Architecture is introduced

  • Auth: The schema is used to get the request session, which is authenticated by HTTPBasic or Kerberos;

  • Err: Contains errors and warnings that may be encountered during the operation,

  • Common: Base classes for some common DB-API logic;

  • Connections: Manages openLooKeng connections for retrieving cursors, setting encrypted authentication information, and so on;

  • Cursor: Cursor represents a database cursor that is used to manage the context of extraction operations.

Function is introduced

PyopenLooKeng uses the PEP-249v2.0 database API specification. Pep-249 DB-API provides a consistent access interface for different databases, such as databases that can be easily ported from Mysql to OpenLooKeng with only a few code changes.

Similar to PyMysql, we need to use cur.execute() to submit query requests. Fetch family of functions (fetchone() fetchmany() fetchall()) to fetch the result set; Cancel the query with the cancel() function.

PyOpenLooKeng also provides additional functionality, such as access to cluster information, working node information, query data and phase data in Connection.

In the process, we discovered that the v1/stage RESTful interface of openLooKeng was unusable, and we returned to the community with an issue: gitee.com/openlookeng…

We also support HTTPS encryption and Basic and Kerberos authentication,

The detailed code is as follows:

from pyopenLooKeng import connections, auth

myAuth = auth.BasicAuthentication(username='user', password='password')
# Kerberos authentication can also be used
conn = connections.connect(host='host', port=8080, catalog='system', schema='runtime',
                           protocol="https", https_verify="trust", auth=myAuth)
print(conn.cluster())
print(conn.query())
#...
cur = conn.cursor()
cur.execute("SHOW TABLES")
res = cur.fetchall()
print(res)
# (('nodes',), ('queries',), ('tasks',), ('transactions',))
Copy the code

When encrypting HTTPS, we also implemented two methods: ignoring certificate validation and using certificates from Python’s third-party library Certifi; So, we can put openLooKeng’s public key into a file pointed to by Certifici.Where (), increasing the security and convenience of pyOpenLooKeng.

Participating experience

This is our first time to participate in the open source community competition, and we have learned a lot in the process.

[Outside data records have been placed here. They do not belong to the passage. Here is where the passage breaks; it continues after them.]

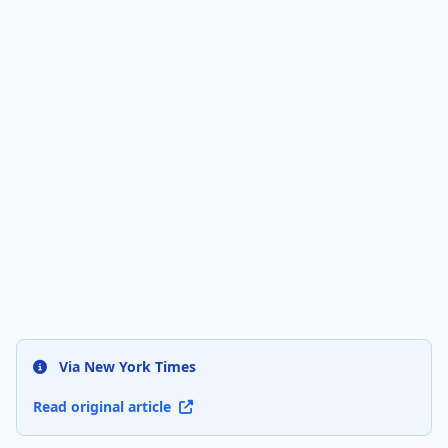
Via New York Times
Read original article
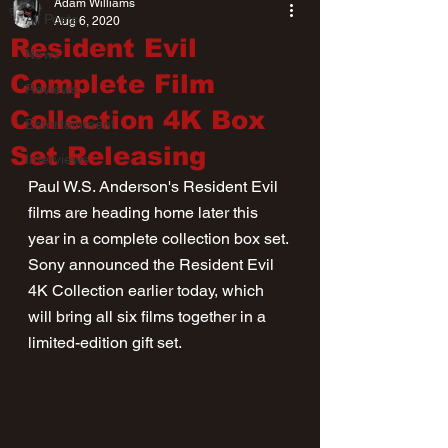
Adam Williams
All Posts
Aug 6, 2020
Resident Evil
News
Complete Film
Reviews
Collection 4K Box
Entertainment
Set Releasing
Interviews
Paul W.S. Anderson's Resident Evil 
films are heading home later this 
year in a complete collection box set. 
Sony announced the Resident Evil 
4K Collection earlier today, which 
will bring all six films together in a 
limited-edition gift set.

  1. The open source community is very helpful. At the beginning, we encountered a problem that the installation was stuck in waiting cluster to start. After several attempts, the problem could not be solved. At last we succeeded. The second one is the bug of stage interface. At first, I thought it was the problem of my environment configuration, but after communication with the community, I determined that there should be a bug in the system code. Under the guidance of teacher Xu Dezhi in the community, I submitted the issue of openLooKeng.
  2. Making good use of tools such as Gitee’s Issue biweekly and wiki can provide a lot of convenience for users as well as time management for developers.
  3. Learning from the experience of open source software, we were initially at a loss when faced with PEP-249. We later looked at the implementation of Pymysql and got a lot of help from it.
  4. Open source is not just about putting your code out there. It’s also about being well documented, conforming to community norms, being well tested, and most importantly being maintained for a long time.

In the future, our team will continue to improve this project and contribute more to the development of openLooKeng. We also wish our openLooKeng will get better and better!